WASHINGTON July 9, 2014 – Agriculture Secretary Tom Vilsack met with representatives from nutrition organizations today but gave no indication that the Obama administration is willing to ease school lunch requirements.
The roundtable discussion was attended by representatives from 16 organizations, including the School Nutrition Association (SNA), which has requested waivers for some of the standards, and Sam Kass, the executive director of Let’s Move!, first lady Michele Obama’s initiative to fight childhood obesity. Kass declined to comment as he left the meeting at USDA headquarters in Washington.
“Today, the U.S. Department of Agriculture continued its ongoing dialogue with those dedicated to improving our children’s health,” Vilsack said in a statement. “USDA will also lead an effort in collaboration with many of the partners assembled today, as well as others, to develop comprehensive technical assistance plans for those schools who need extra help in order to meet the healthy meal standards.”
Vilsack said the USDA will continue to work with schools and offer additional flexibility and resources where needed. There is currently $48 million available to schools for training and technical assistance, he pointed out.
Participants at the meeting gave no indication about any discussion of a controversial provision in the House appropriations bill for USDA. The measure would allow schools that experience a net operating loss on meals for at least six months beginning in July 2013 to seek a one-year waiver from certain nutrition requirements under the Healthy, Hunger-Free Kids Act. A Senate bill has no such provision.
Under nutritional standards introduced in 2012, schools have to offer more whole grains, fruits and vegetables and limit calories of unhealthy fats in school meals. As of July 1, schools have to meet new limits on sodium, whole grain requirements and double the amount of fruits and vegetables offered at breakfast. Students are also supposed to take at least a half a cup of produce with every meal.
“We remain hopeful that today’s meeting will redirect the conversation to finding solutions to the challenges that school meal programs across the country are facing,” SNA Chief Executive Patti Montague said in a statement after the meeting. The group had requested a meeting with Mrs. Obama.
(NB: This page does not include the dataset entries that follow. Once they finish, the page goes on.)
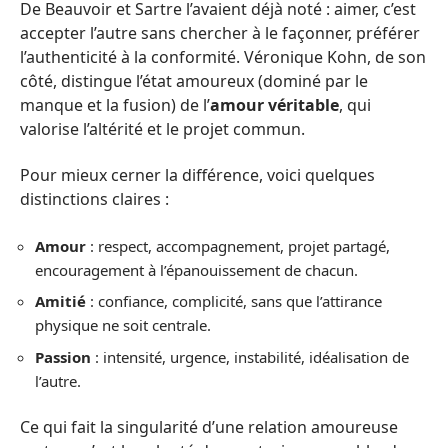
De Beauvoir et Sartre l’avaient déjà noté : aimer, c’est
accepter l’autre sans chercher à le façonner, préférer
l’authenticité à la conformité. Véronique Kohn, de son
côté, distingue l’état amoureux (dominé par le
manque et la fusion) de l’
amour véritable
, qui
valorise l’altérité et le projet commun.
Pour mieux cerner la différence, voici quelques
distinctions claires :
Amour
: respect, accompagnement, projet partagé,
encouragement à l’épanouissement de chacun.
Amitié
: confiance, complicité, sans que l’attirance
physique ne soit centrale.
Passion
: intensité, urgence, instabilité, idéalisation de
l’autre.
Ce qui fait la singularité d’une relation amoureuse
Margo Wootan, director of nutrition policy at the Center for Science in the Public Interest, also attended today’s meeting. She said Vilsack proposed to create a task force to deal with school lunch issues. The program would mimic a department Strike Force that addresses rural poverty.
Wootan said the group is looking at advertisement campaigns that would encourage children and parents to participate in the school lunch program. She said many parents have a negative image of school lunch but the meals are no longer “gross.” She said the step is for nutrition groups to meet again to talk about specific issues.
“While we continue to support the goals of the Healthy, Hunger-Free Kids Act, our schools need help,” said Wendy Weyer, director of nutrition services for the Seattle public schools, who attended the meeting. “Today’s discussion was a step in the right direction, recognizing there is more work to be done to make implementation of national nutrition standards successful.”